More of this in the next post.

9 comments:

Buffy said...

No photos of the hirsute or the crones?

Not even the 'it's gone two' on the board?

Come now. Break out that camera.

Hayden said...
This comment has been removed by a blog administrator.
Hayden said...

for me the words are enough. I am transported to the shadowed underside of England, a place I feel I've glimpsed in many countries, in rural moments.

Dan, you should do a collection - something along the line of "The Paranoid Traveler"

Dan Flynn said...

Buffy,

I did take photos but spookily once we had driven off the moor the camera's memory card was BLANK!

What do you make of that?

Hayden,

What you read there was the God's honest truth. People know Dartmoor is strange from Sherlock Holmes but so are the Yorkshire Moors believe me.

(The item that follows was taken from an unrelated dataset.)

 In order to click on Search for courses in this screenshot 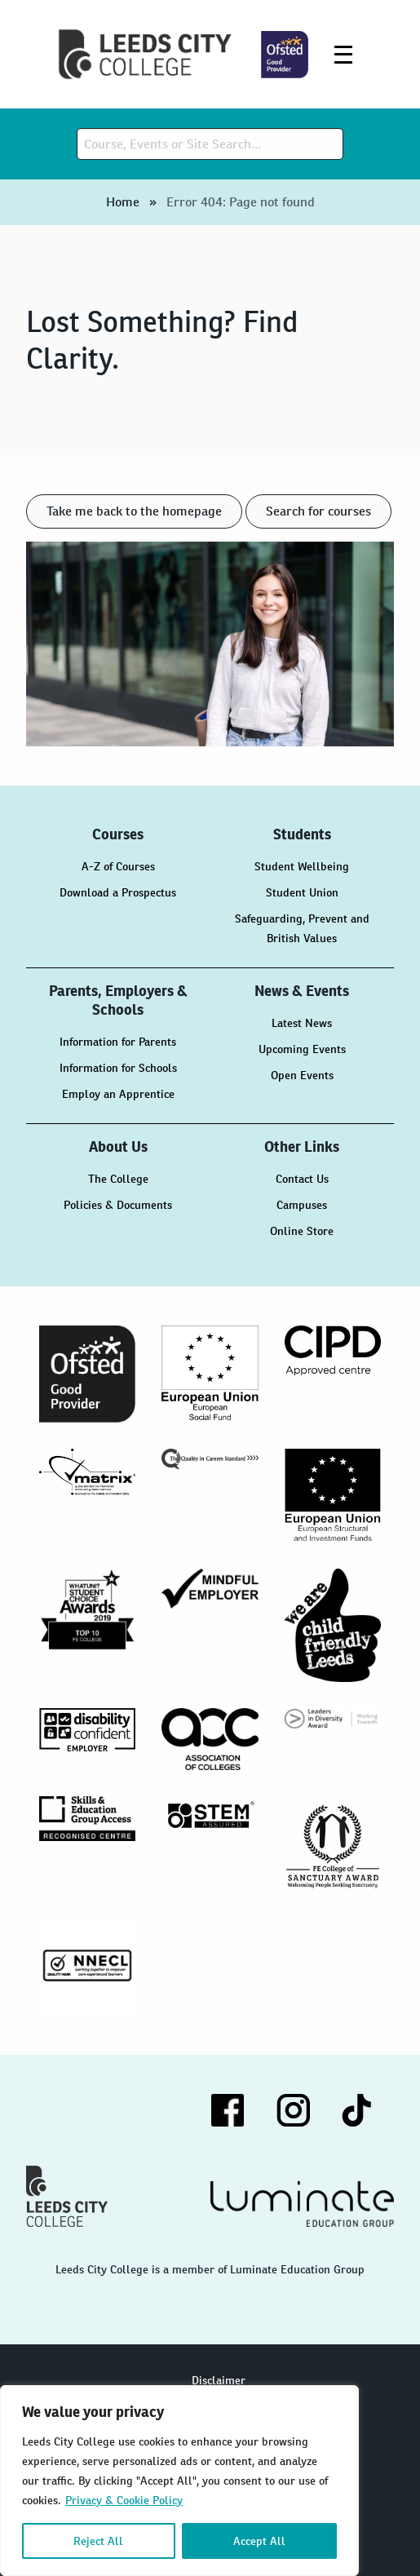, I will do `click(318, 511)`.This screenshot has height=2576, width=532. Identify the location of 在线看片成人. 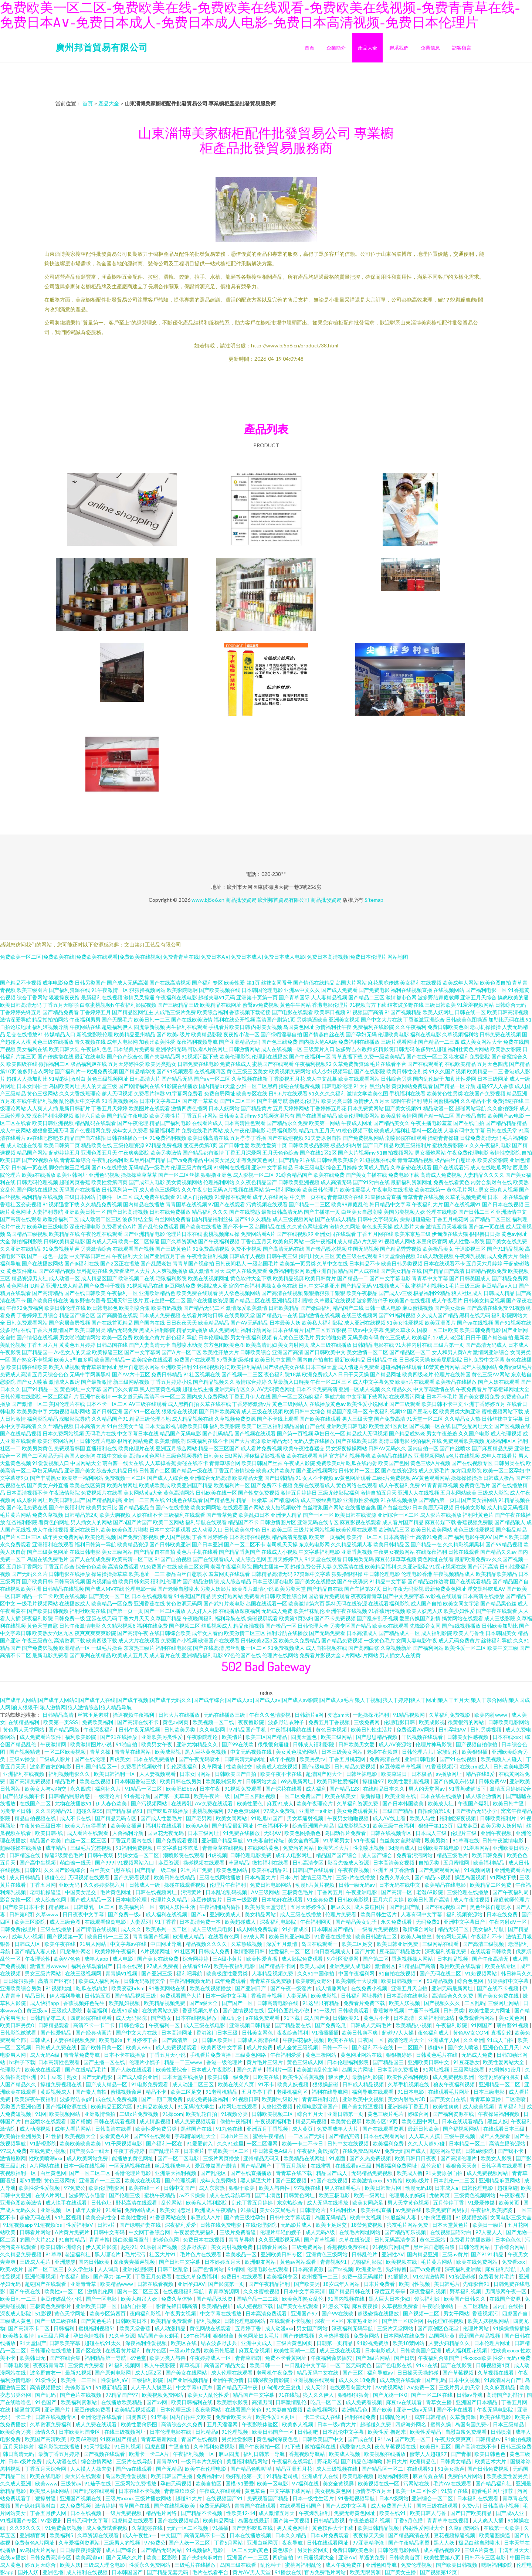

neena maiya (guyana gyal) said...

Ahhh, ye olde moors. I always wondered what they looked like. I read about them in The Secret Garden.

Laughing sheep and all, that's good, but where are the contented cows, Dan, where are the contented cows?

Dan, there's a place in Jamaica, in the parish of St. Mary, that looks like the moors of England.

Hayden said...

gg, go to scotland for the contented cows.... eilan' coos.... (highland cows) prettiest, silliest, gentlest looking cows ever.

Dan Flynn said...

G,

Afraid there's nothing contented on the North York Moors. It's a weird place that time forgot, or perhaps time has been exluded from. There's too many unexplained fogs, and roads that return you to your starting point, and villages that are not always where they're supposed to be, cows don't like it on't moors. Only sheep survive, strange sheep that are furtive and can pick pockets, and the laughter, the terrible terrible laughter, that's all around, in nooks, under crannies, just out of sight, just out of mind...

Oops, sorry was carried away there for a moment. But hey, that's t'moors for you. And Hayden's right, friendliest cows in the UK are to be found in Scotland, but that's only because they all drink whisky. In fact the famous Scottish dance, The Highland Fling is really a warning of the consequences of drinking too much alcohol.

Naughti Biscotti said...

Thanks for visiting my photo site. I think you quite the eye as well. Maybe it's the digital influence, but I believe our eyes to be very similiar (light and shadow, architecture, and similiar angles). I love your work. You are equally gifted with words.

I once spent 2 weeks traveling the rural roads of Ireland. I could never find a place that would serve food. I was starving and living off toasteds (or toasties... I still don't know how they pronounced it).. what turned out to be the equivalent of a grilled cheese sandwich.

I'll most likely visit you again. Fantastic blog

Dan Flynn said...

Shandi,

As ever your kind words are much appreciated, especially so as they're from someone whose photography I admire.

Re the toaties thing, they are still popular in the UK, can't speak for Ireland, however they've long passed their peak of popularity precisely because they're so boring as a food. Sorry to hear you suffered for so long however, what about Ireland? Stunning or what!